Gilberte Champion

Gilberte Louise Champion (née Gueunier) (17 April 1913 Paris – 18 November 2020 Sucy-en-Brie) was a Postes, télégraphes et téléphones (PTT) worker and a radio operator in the French resistance during World War II for the Jade-Fitzroy network under the auspices of the British Secret Intelligence Service (SIS).

Through her family connexions, she was an early recruit to the Jade-Fitzroy network, started by royalist right-winger Claude Lamirault after he sought help from the SIS in London.

Her husband became a deputy of Pierre Hentic, Lamirault's communist co-leader and former Chasseurs Alpins colleague, who took charge of all network air and sea operations in 1943.

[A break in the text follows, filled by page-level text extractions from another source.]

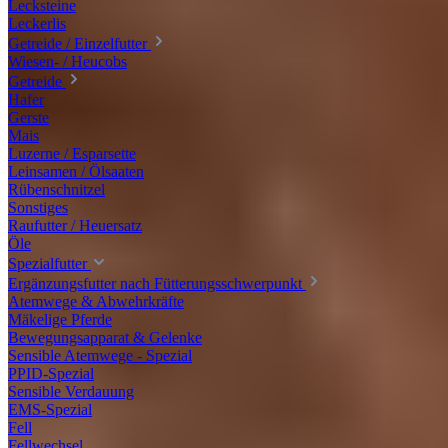
Lecksteine
Leckerlis
Getreide / Einzelfutter
Wiesen- / Heucobs
Getreide
Hafer
Gerste
Mais
Luzerne / Esparsette
Leinsamen / Ölsaaten
Rübenschnitzel
Sonstiges
Raufutter / Heuersatz
Öle
Spezialfutter
Ergänzungsfutter nach Fütterungsschwerpunkt
Atemwege & Abwehrkräfte
Mäkelige Pferde
Bewegungsapparat & Gelenke
Sensible Atemwege - Spezial
PPID-Spezial
Sensible Verdauung
EMS-Spezial
Fell
Fellwechsel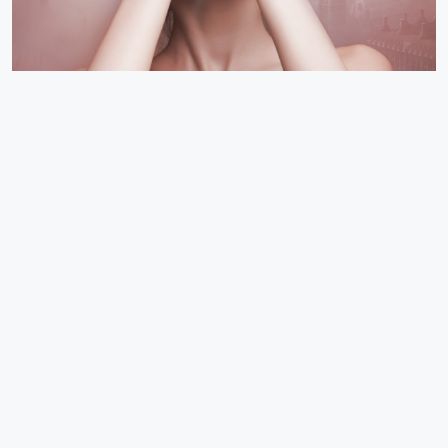
Paranoïa
de
Melissa Bellevigne
, édité dans la collection Black Moon.
Références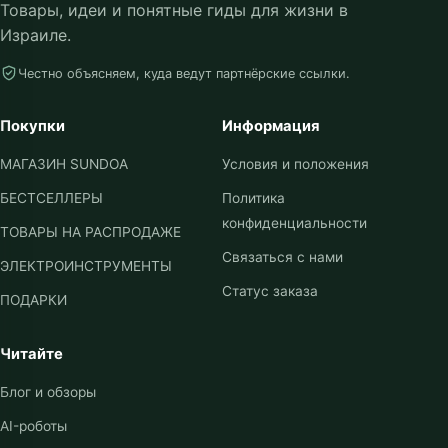
Товары, идеи и понятные гиды для жизни в
Израиле.
Честно объясняем, куда ведут партнёрские ссылки.
Покупки
Информация
МАГАЗИН SUNDOA
Условия и положения
БЕСТСЕЛЛЕРЫ
Политика
конфиденциальности
ТОВАРЫ НА РАСПРОДАЖЕ
Связаться с нами
ЭЛЕКТРОИНСТРУМЕНТЫ
Статус заказа
ПОДАРКИ
Читайте
Блог и обзоры
AI-роботы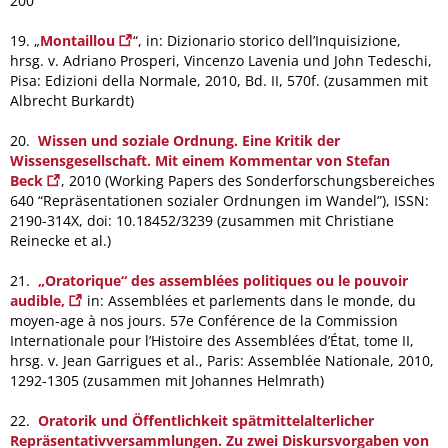
200
19. „
Montaillou
“, in: Dizionario storico dell’Inquisizione,
hrsg. v. Adriano Prosperi, Vincenzo Lavenia und John Tedeschi,
Pisa: Edizioni della Normale, 2010, Bd. II, 570f. (zusammen mit
Albrecht Burkardt)
20.
Wissen und soziale Ordnung. Eine Kritik der
Wissensgesellschaft. Mit einem Kommentar von Stefan
Beck
, 2010 (Working Papers des Sonderforschungsbereiches
640 “Repräsentationen sozialer Ordnungen im Wandel”), ISSN:
2190-314X, doi: 10.18452/3239 (zusammen mit Christiane
Reinecke et al.)
21.
„Oratorique“ des assemblées politiques ou le pouvoir
audible,
in: Assemblées et parle­ments dans le monde, du
moyen-age à nos jours. 57e Conférence de la Commission
Internationale pour l’Histoire des Assemblées d’État, tome II,
hrsg. v. Jean Garrigues et al., Paris: Assemblée Nationale, 2010,
1292-1305 (zusammen mit Johannes Helmrath)
22.
Oratorik und Öffentlichkeit spätmittelalterlicher
Repräsentativversammlungen. Zu zwei Diskursvorgaben von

[1][2][3][4][5] Concerned at the operational instructions given to her, she told Lamirault to pay more attention to basic security procedures; she wondered if she might be better off working for the Jade-Amicol network, another SIS-led group, as she'd spoken to one of its leaders, Philip Keun.

She was moved to Fresnes Prison temporarily; there, a young cellmate who was released succeeded in getting out a note Champion had written on a handkerchief secreted in her overcoat.

It reached Wilfred Dunderdale of the SIS, who read about the details of her arrest, communication compromises in Jade-Fitzroy, the state of Gestapo staff and saving other agents; he changed his plans accordingly.